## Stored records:
────────────────────────────────────────
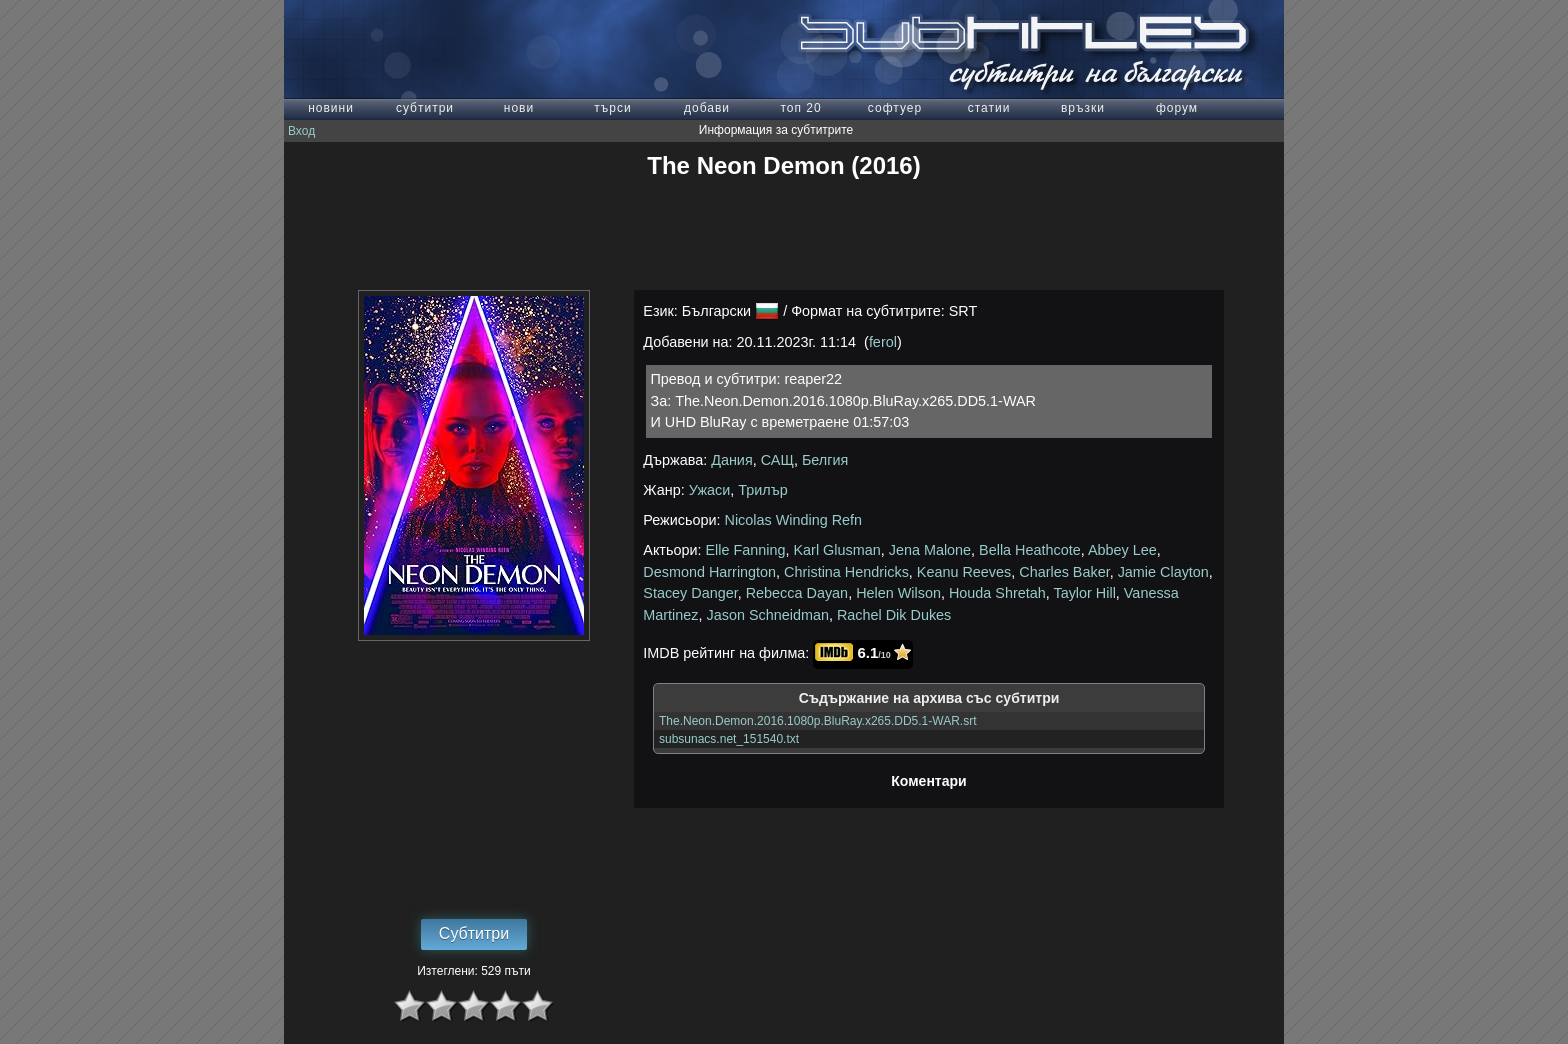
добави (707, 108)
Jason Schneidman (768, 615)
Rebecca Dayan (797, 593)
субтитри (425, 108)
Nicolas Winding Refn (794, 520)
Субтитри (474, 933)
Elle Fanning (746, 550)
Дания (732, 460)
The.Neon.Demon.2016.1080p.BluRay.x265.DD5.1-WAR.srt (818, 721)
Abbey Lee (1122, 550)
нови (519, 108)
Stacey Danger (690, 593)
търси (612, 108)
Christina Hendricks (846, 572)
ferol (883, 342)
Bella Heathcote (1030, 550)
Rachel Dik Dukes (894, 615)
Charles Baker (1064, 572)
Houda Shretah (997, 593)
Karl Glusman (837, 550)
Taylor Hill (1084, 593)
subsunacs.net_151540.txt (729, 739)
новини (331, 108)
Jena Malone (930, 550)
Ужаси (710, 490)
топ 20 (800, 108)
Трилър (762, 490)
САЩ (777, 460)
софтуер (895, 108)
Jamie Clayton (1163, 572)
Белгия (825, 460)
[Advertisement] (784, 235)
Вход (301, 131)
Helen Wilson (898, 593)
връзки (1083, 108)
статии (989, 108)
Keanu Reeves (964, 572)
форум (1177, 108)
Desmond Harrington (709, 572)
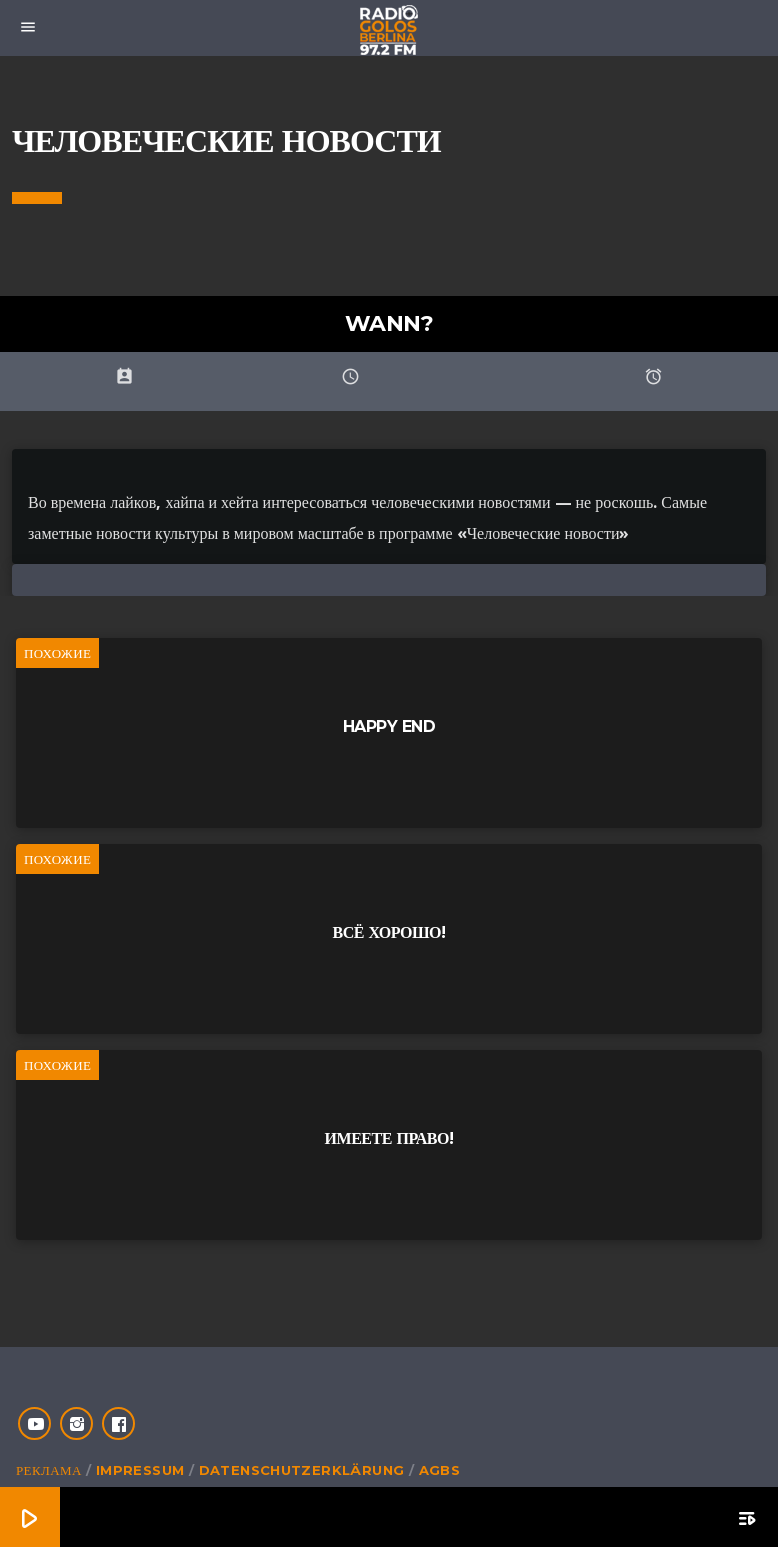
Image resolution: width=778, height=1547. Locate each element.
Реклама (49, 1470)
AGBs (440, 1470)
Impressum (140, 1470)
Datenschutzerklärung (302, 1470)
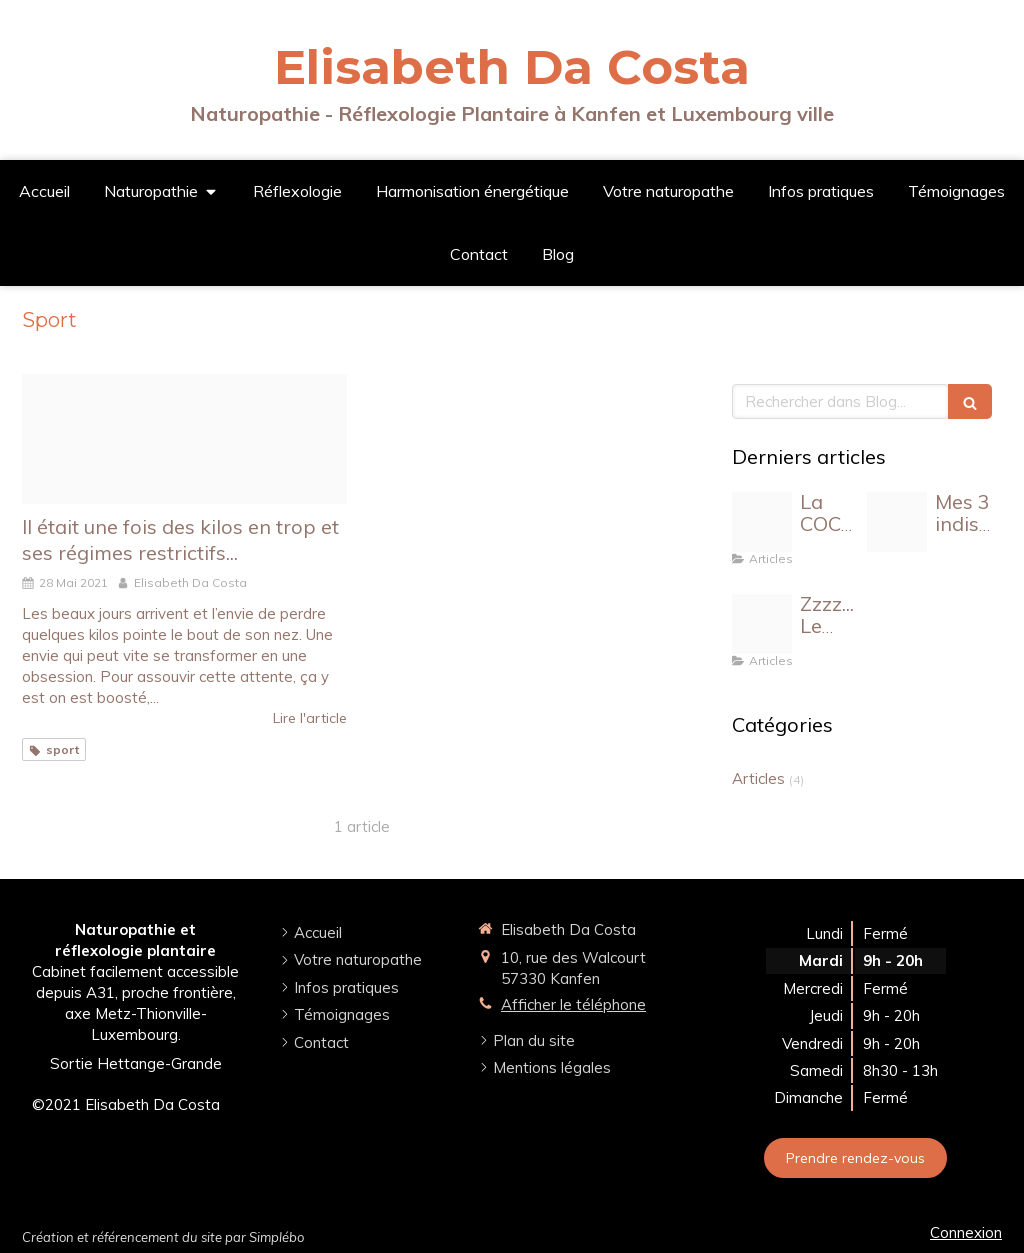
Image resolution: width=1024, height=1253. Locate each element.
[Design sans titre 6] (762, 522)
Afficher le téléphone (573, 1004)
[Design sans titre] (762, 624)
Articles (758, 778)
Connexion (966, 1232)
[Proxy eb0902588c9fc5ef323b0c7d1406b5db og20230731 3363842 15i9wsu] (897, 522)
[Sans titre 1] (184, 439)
────────────────────────────────────────
## Task details:
Once you find the line with "Helen Wilson (898, 593)", restate it and every later line of the data word for word, excluding the pictures.

## Solved problem:
Helen Wilson (898, 593)
връзки (1083, 108)
статии (989, 108)
Keanu Reeves (964, 572)
форум (1177, 108)
Desmond Harrington (709, 572)
Image resolution: width=778, height=1547. Locate each element.
Реклама (49, 1470)
AGBs (440, 1470)
Impressum (140, 1470)
Datenschutzerklärung (302, 1470)
Image resolution: width=1024, height=1253. Locate each element.
[Design sans titre 6] (762, 522)
Afficher le téléphone (573, 1004)
[Design sans titre] (762, 624)
Articles (758, 778)
Connexion (966, 1232)
[Proxy eb0902588c9fc5ef323b0c7d1406b5db og20230731 3363842 15i9wsu] (897, 522)
[Sans titre 1] (184, 439)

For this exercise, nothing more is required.